Definition
A training approach in which the instructor uses realistic flight situations, rather than isolated maneuvers, as the framework for learning. The student is placed in a meaningful operational context — a planned cross-country, a diversion, a system failure, a weather decision — and must apply knowledge, judgment, and skill to manage the situation. The instructor's role is to facilitate decision-making rather than dictate correct answers.
Plain English
A way of teaching flying where the instructor sets up real-world flight situations and lets the student work through them, instead of just drilling individual skills one at a time.
Context Anchor
Seen in flight lessons, simulator sessions, preflight briefings, and instructor lesson plans where a training event is built around a realistic flight situation.
Derivation
From 'scenario,' originally an Italian theatrical term meaning the outline of a play's scenes.
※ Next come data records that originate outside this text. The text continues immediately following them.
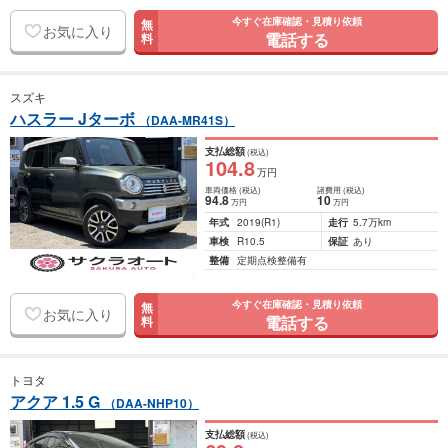
今すぐ在庫確認・見積り依頼
無
お気に入り
電話する
料
スズキ
ハスラー Jターボ
（DAA-MR41S）
支払総額
(税込)
104
.8
万円
車両価格
(税込)
諸費用
(税込)
94
.8
10
万円
万円
年式
2019
(R1)
走行
5.7万km
車検
R10.5
保証
あり
整備
定期点検整備有
今すぐ在庫確認・見積り依頼
無
お気に入り
電話する
料
トヨタ
アクア 1.5 G
（DAA-NHP10）
支払総額
(税込)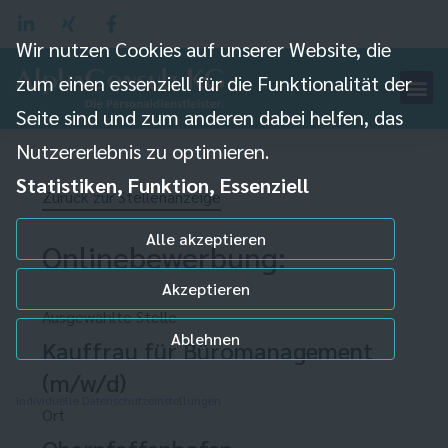
Wir nutzen Cookies auf unserer Website, die
zum einen essenziell für die Funktionalität der
Seite sind und zum anderen dabei helfen, das
Nutzererlebnis zu optimieren.
Statistiken, Funktion, Essenziell
Zurück zur Stellenanzeige
Alle akzeptieren
Onlinebewerbung:
Akzeptieren
Ausgewählte Stelle
Ablehnen
Kauffrau für Büromanagement
(m/w/d)
Individuelle Datenschutzeinstellungen
Ort
Oberpfaffenhofen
In training, it means a structured situation the student steps into and works through — the lesson is built around the situation, not around isolated drills.
Why Pilots Care
It builds practical judgment that reduces errors when pilots encounter unexpected situations in real flight.
Intuition Check
Do not read this as simply “telling a flying story.” In this FAA training context, the scenario is the structure of the lesson: it gives the student a realistic situation to manage and decisions to make.
Example Sentence 1
The CFI used the scenario-based training method by giving the student a planned flight to a nearby airport and then introducing a deteriorating weather report en route, requiring the student to decide whether to continue, divert, or return.
Example Sentence 2
By applying the scenario-based training method, the student learned to prioritize tasks during an unexpected weather change.